The SCVO organised a debate in Glasgow this last week on the future of Scotland and it turned out to be more of a discussion resulting in a surprising degree of consensus and some out-of-the-box thinking.
 
The Umbrella body for voluntary organisations in Scotland got together a panel of 6 distinguished academics from Scottish Universities and invited them to present their vision for a future Scotland in a two hour session chaired by the SCVO convenor, Dr Alison Elliot, former Moderator of the General Assembly of the Church of Scotland.

After the panellists presented a dazzling array of opportunities and choices, the meeting was thrown open to the audience of some 30 or so and a debate ensued.  Actually it was more of a discussion, in calm reasoned questions and arguments, lacking nothing in passion or commitment.

My only regret is that nobody was writing down the visions being presented and discussed – it would make a valuable book as the referendum approaches.

As the discussion progressed, usually between audience and panel, but quite often between audience members and even parallel softly spoken conversations between audience members sitting close to one another, it became a demonstration of the highest level of communications between perfect strangers.

As the evening progressed, two strands of the dialectic began to emerge.  On the one hand was a range of vision, from how better to deal with an ageing population, and on to which Nordic model best suited a future Scotland, Scottish infrastructure options, social equality imperatives and how better to serve rural communities.

On the other hand a discussion quite naturally arose as to empowerment, how to make happen those vision choices, and how that related to Scotland having sovereign powers of choice and action.

The really remarkable thing for me was to watch the consensus emerge and flourish.  And never more so than when Professor Fiona Raitt of Dundee University Law School sparked a discussion on a Constitution for Scotland which offered the chance of marrying vision to action.

Bearing in mind the evening was hosted by the SCVO, it was scarcely surprising that the emphasis was on the Third Sector, but that did not prevent discussion on economics or governance issues.  But there is a space for similar debates to be held dealing with Commerce and Economics.

All in all it was a remarkable evening which exemplified Scottish aspiration and reason in equal measure.  There was no hostility, no smears, scares or silly name-calling, yet in just two hours we managed to explore loads of opportunities and how they might be made real.

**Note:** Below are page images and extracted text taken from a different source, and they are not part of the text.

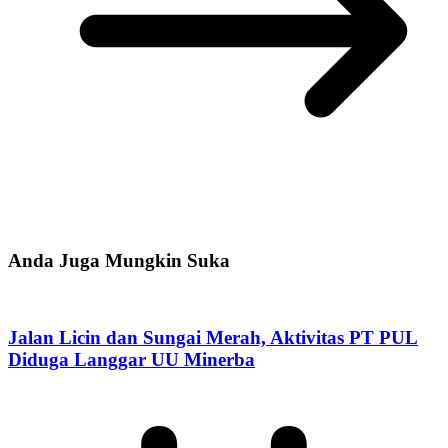
Anda Juga Mungkin Suka
Jalan Licin dan Sungai Merah, Aktivitas PT PUL
Diduga Langgar UU Minerba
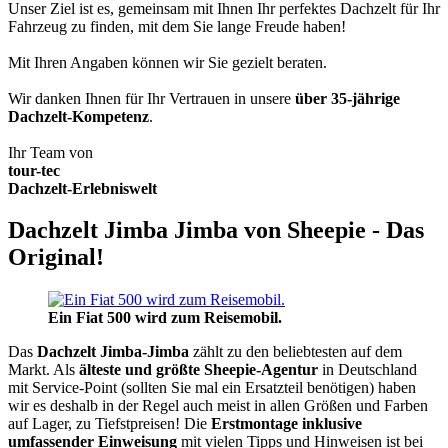
Unser Ziel ist es, gemeinsam mit Ihnen Ihr perfektes Dachzelt für Ihr
Fahrzeug zu finden, mit dem Sie lange Freude haben!
Mit Ihren Angaben können wir Sie gezielt beraten.
Wir danken Ihnen für Ihr Vertrauen in unsere
über 35-jährige
Dachzelt-Kompetenz
.
Ihr Team von
tour-tec
Dachzelt-Erlebniswelt
Dachzelt Jimba Jimba von Sheepie - Das
Original!
Ein Fiat 500 wird zum Reisemobil.
Das
Dachzelt
Jimba-Jimba
zählt zu den beliebtesten auf dem
Markt. Als
älteste und größte Sheepie-Agentur
in Deutschland
mit Service-Point (sollten Sie mal ein Ersatzteil benötigen) haben
wir es deshalb in der Regel auch meist in allen Größen und Farben
auf Lager, zu Tiefstpreisen! Die
Erstmontage inklusive
umfassender Einweisung
mit vielen Tipps und Hinweisen ist bei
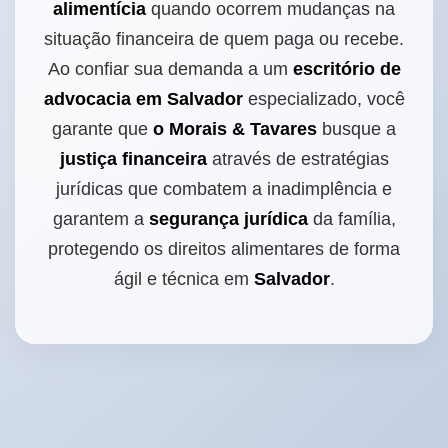
alimentícia
quando ocorrem mudanças na
situação financeira de quem paga ou recebe.
Ao confiar sua demanda a um
escritório de
advocacia em Salvador
especializado, você
garante que
o Morais & Tavares
busque a
justiça financeira
através de estratégias
jurídicas que combatem a inadimplência e
garantem a
segurança jurídica
da família,
protegendo os direitos alimentares de forma
ágil e técnica em
Salvador
.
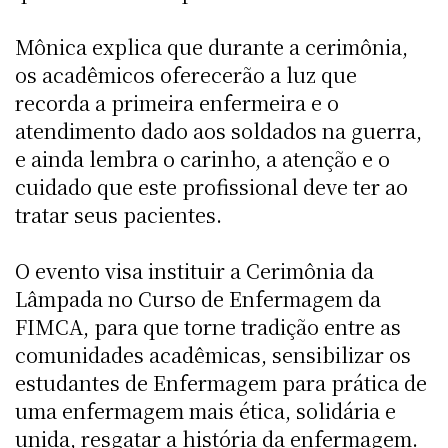
Mônica explica que durante a cerimônia,
os acadêmicos oferecerão a luz que
recorda a primeira enfermeira e o
atendimento dado aos soldados na guerra,
e ainda lembra o carinho, a atenção e o
cuidado que este profissional deve ter ao
tratar seus pacientes.
O evento visa instituir a Cerimônia da
Lâmpada no Curso de Enfermagem da
FIMCA, para que torne tradição entre as
comunidades acadêmicas, sensibilizar os
estudantes de Enfermagem para prática de
uma enfermagem mais ética, solidária e
unida, resgatar a história da enfermagem.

If all our referendum meetings and debates are similarly productive, then Scotland will be the richer and wiser by 2014.

And yet, for me the real value lay in the rational roadmap which it revealed.

The choices are legion, and there is absolutely no shortage of vision and aspiration.  Nor is there a lack of perception that for any of this to make sense, to stand any chance of being translated into reality, Scotland needs the sovereign power to choose and act.  And the way to join these two aspects at the hip is for Scotland to have a written Constitution.

Several things were agreed in the outbreak of consensus.

First was that if an independent Scotland did nothing more than ape the ways and forms of Westminster then Scots would not gain the benefits independence offers.  We need to find ways to involve the Third Sector in the way we govern ourselves.  Rural communities, for example, are massively handicapped if all they have is the one person – one vote system.

The solution may well lie in establishing a bicameral system with the Third Sector providing at least half of the representation to ensure social equality in a revising chamber.

A great deal to think about and a massive incentive to think outside the box when it comes to Scotland’s future.